Analysts attributed the slower fall to Beijing’s monetary easing policies and the slump in global commodity prices late last year, which lowered the basis for comparison.
“Although disappointing exports data suggest that foreign demand remains subdued, a recovery in imports hints at a policy-driven pick-up in domestic demand,” wrote Julian Evans-Pritchard with research firm Capital Economics in a note.
The government has turned to monetary loosening to stimulate growth, cutting interest rates six times since November last year.
ANZ economists expected import figures to continue to strengthen next year.
“Looking ahead, the headline growth rate of imports could start to improve in 2016 as the price effect diminishes,” they said in a report.
Concerns have been mounting among investors worldwide over China’s economy, which expanded 6.9 percent in the July-September period according to official figures—its slowest rate since the aftermath of the global financial crisis.
But those statistics are widely doubted and many analysts believe the real rate of growth could be several percentage points lower.

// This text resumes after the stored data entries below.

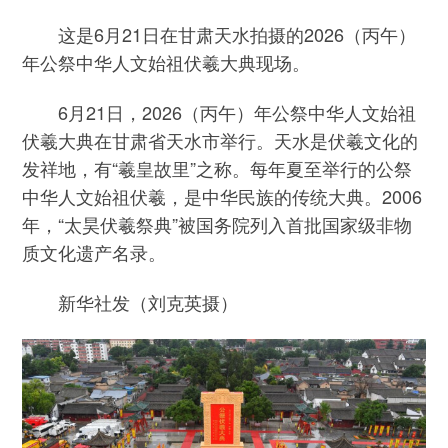
这是6月21日在甘肃天水拍摄的2026（丙午）
年公祭中华人文始祖伏羲大典现场。
6月21日，2026（丙午）年公祭中华人文始祖
伏羲大典在甘肃省天水市举行。天水是伏羲文化的
发祥地，有“羲皇故里”之称。每年夏至举行的公祭
中华人文始祖伏羲，是中华民族的传统大典。2006
年，“太昊伏羲祭典”被国务院列入首批国家级非物
质文化遗产名录。
新华社发（刘克英摄）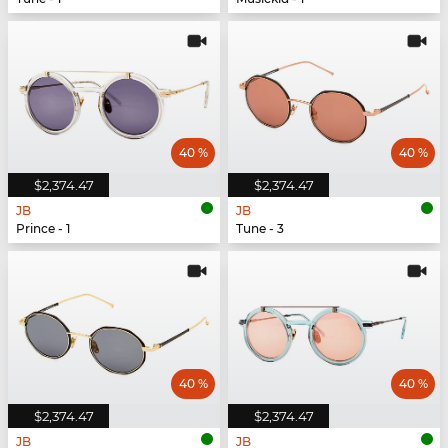
40 %
40 %
$2,374.47
$2,374.47
JB
JB
Prince - 1
Tune - 3
40 %
40 %
$2,374.47
$2,374.47
JB
JB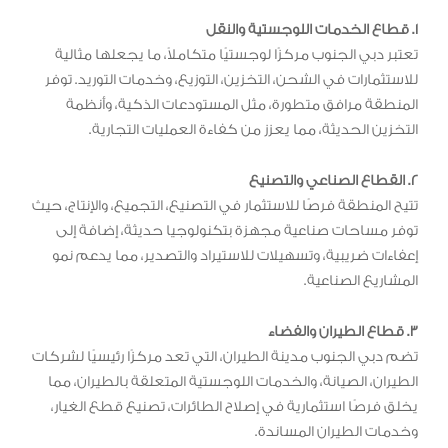
1. قطاع الخدمات اللوجستية والنقل
تعتبر دبي الجنوب مركزًا لوجستيًا متكاملاً، ما يجعلها مثالية
للاستثمارات في الشحن، التخزين، التوزيع، وخدمات التوريد. توفر
المنطقة مرافق متطورة، مثل المستودعات الذكية، وأنظمة
التخزين الحديثة، مما يعزز من كفاءة العمليات التجارية.
2. القطاع الصناعي والتصنيع
تتيح المنطقة فرصًا للاستثمار في التصنيع، التجميع، والإنتاج، حيث
توفر مساحات صناعية مجهزة بتكنولوجيا حديثة، إضافة إلى
إعفاءات ضريبية، وتسهيلات للاستيراد والتصدير، مما يدعم نمو
المشاريع الصناعية.
3. قطاع الطيران والفضاء
تضم دبي الجنوب مدينة الطيران، التي تعد مركزًا رئيسيًا لشركات
الطيران، الصيانة، والخدمات اللوجستية المتعلقة بالطيران، مما
يخلق فرصًا استثمارية في إصلاح الطائرات، تصنيع قطع الغيار،
وخدمات الطيران المساندة.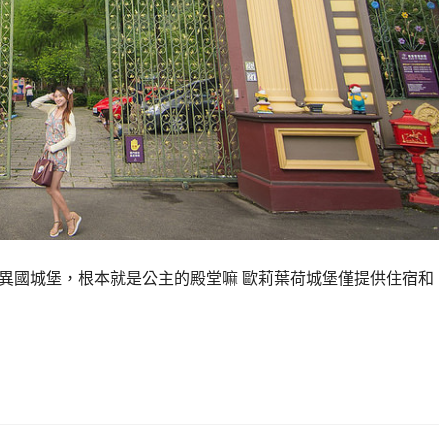
的異國城堡，根本就是公主的殿堂嘛 歐莉葉荷城堡僅提供住宿和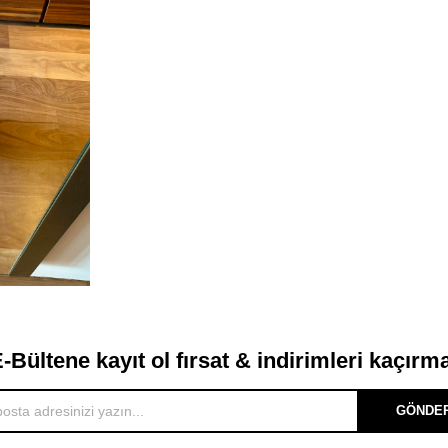
-Bültene kayıt ol fırsat & indirimleri kaçırm
GÖNDE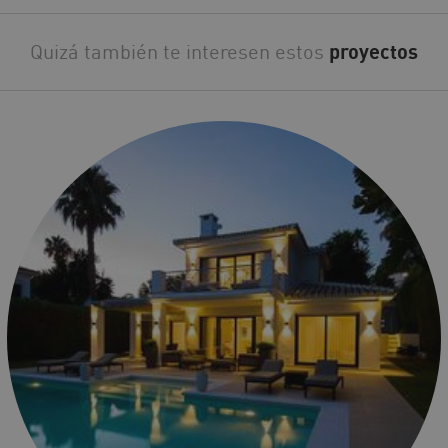
Quizá también te interesen estos
proyectos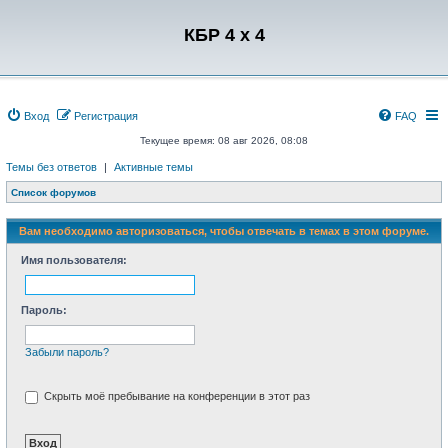
Регистрация
КБР 4 x 4
Вход
Р
е
г
и
с
т
р
а
ц
и
я
FAQ
Текущее время: 08 авг 2026, 08:08
Темы без ответов
|
Активные темы
Список форумов
Вам необходимо авторизоваться, чтобы отвечать в темах в этом форуме.
Имя пользователя:
Пароль:
Забыли пароль?
Скрыть моё пребывание на конференции в этот раз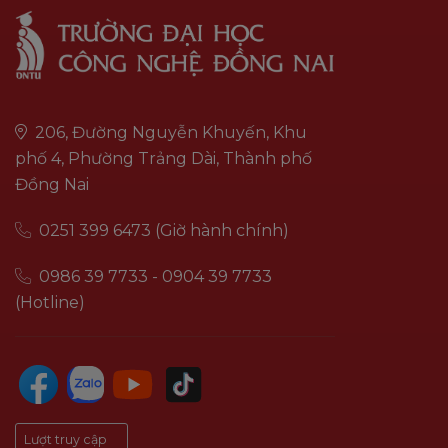
206, Đường Nguyễn Khuyến, Khu
phố 4, Phường Trảng Dài, Thành phố
Đồng Nai
0251 399 6473 (Giờ hành chính)
0986 39 7733 - 0904 39 7733
(Hotline)
Lượt truy cập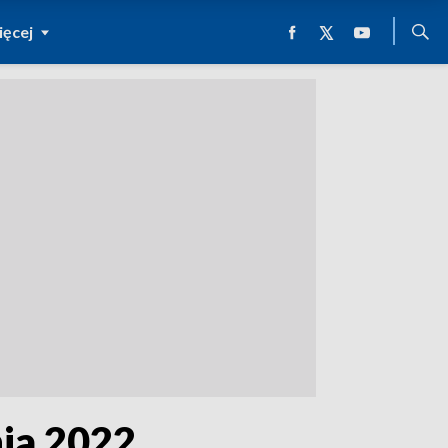
ęcej
nia 2022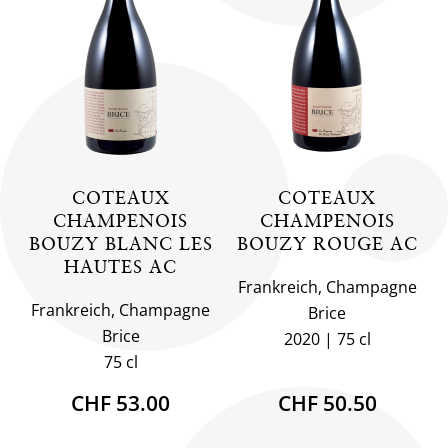
COTEAUX
COTEAUX
CHAMPENOIS
CHAMPENOIS
BOUZY BLANC LES
BOUZY ROUGE AC
HAUTES AC
Frankreich, Champagne
Frankreich, Champagne
Brice
Brice
2020
75 cl
75 cl
CHF 53.00
CHF 50.50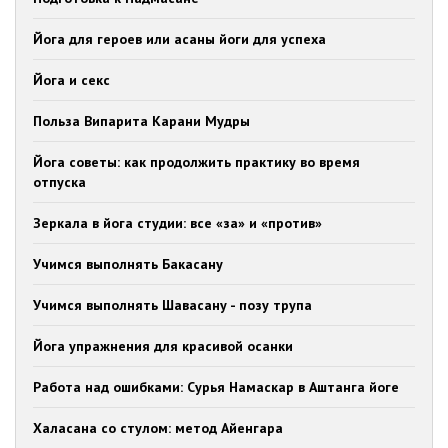
Йога для героев или асаны йоги для успеха
Йога и секс
Польза Випарита Карани Мудры
Йога советы: как продолжить практику во время
отпуска
Зеркала в йога студии: все «за» и «против»
Учимся выполнять Бакасану
Учимся выполнять Шавасану - позу трупа
Йога упражнения для красивой осанки
Работа над ошибками: Сурья Намаскар в Аштанга йоге
Халасана со стулом: метод Айенгара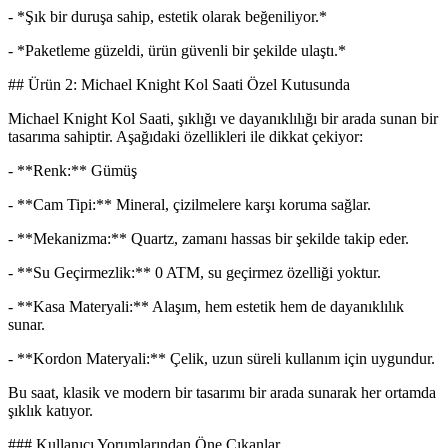
- *Şık bir duruşa sahip, estetik olarak beğeniliyor.*
- *Paketleme güzeldi, ürün güvenli bir şekilde ulaştı.*
## Ürün 2: Michael Knight Kol Saati Özel Kutusunda
Michael Knight Kol Saati, şıklığı ve dayanıklılığı bir arada sunan bir
tasarıma sahiptir. Aşağıdaki özellikleri ile dikkat çekiyor:
- **Renk:** Gümüş
- **Cam Tipi:** Mineral, çizilmelere karşı koruma sağlar.
- **Mekanizma:** Quartz, zamanı hassas bir şekilde takip eder.
- **Su Geçirmezlik:** 0 ATM, su geçirmez özelliği yoktur.
- **Kasa Materyali:** Alaşım, hem estetik hem de dayanıklılık
sunar.
- **Kordon Materyali:** Çelik, uzun süreli kullanım için uygundur.
Bu saat, klasik ve modern bir tasarımı bir arada sunarak her ortamda
şıklık katıyor.
### Kullanıcı Yorumlarından Öne Çıkanlar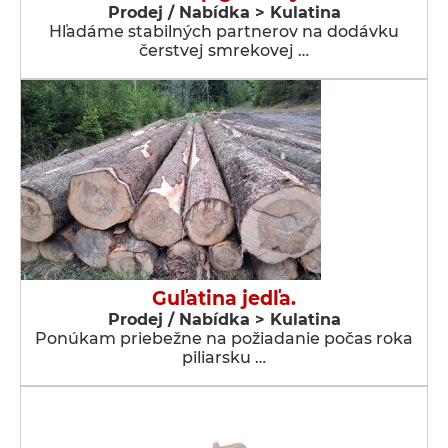
Prodej / Nabídka > Kulatina
Hľadáme stabilných partnerov na dodávku
čerstvej smrekovej …
Guľatina jedľa.
Prodej / Nabídka > Kulatina
Ponúkam priebežne na požiadanie počas roka
piliarsku …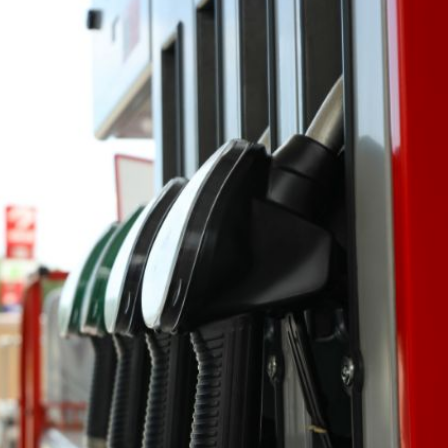
ercado por conversaciones Irán-Omán mantienen precios al alza
 millones de pesos al día por "procesadoras" ilegales
3% ventas diésel Pemex
gulatoria pone a prueba las inversiones de las Estaciones de Ser
el comprime el margen de las gasolineras: se espera estabilizac
precio internacional del crudo por posible acuerdo de paz
úa su descenso en el mercado internacional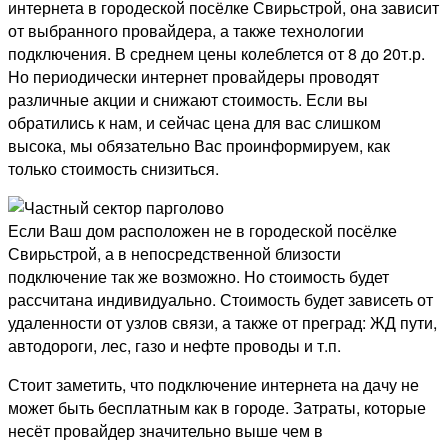
интернета в городеской посёлке Свирьстрой, она зависит
от выбранного провайдера, а также технологии
подключения. В среднем цены колеблется от 8 до 20т.р.
Но периодически интернет провайдеры проводят
различные акции и снижают стоимость. Если вы
обратились к нам, и сейчас цена для вас слишком
высока, мы обязательно Вас проинформируем, как
только стоимость снизиться.
Если Ваш дом расположен не в городеской посёлке
Свирьстрой, а в непосредственной близости
подключение так же возможно. Но стоимость будет
рассчитана индивидуально. Стоимость будет зависеть от
удаленности от узлов связи, а также от преград: ЖД пути,
автодороги, лес, газо и нефте проводы и т.п.
Стоит заметить, что подключение интернета на дачу не
может быть бесплатным как в городе. Затраты, которые
несёт провайдер значительно выше чем в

Annual growth weakened to 7.3 percent last year, the slowest pace since 1990, as traditional growth drivers such as exports and investment increasingly run out of steam.
Analysts and Chinese politicians say the country needs to rebalance away from reliance on exports and fixed asset investment towards a consumer-driven economy.
But state intervention struggled to halt a stock market rout this summer, increasing doubts over policymakers’ ability to transition to a more market-based economy.
The trade surplus stood at $54.1 billion in November, down from $61.6 billion recorded in October, according to official figures.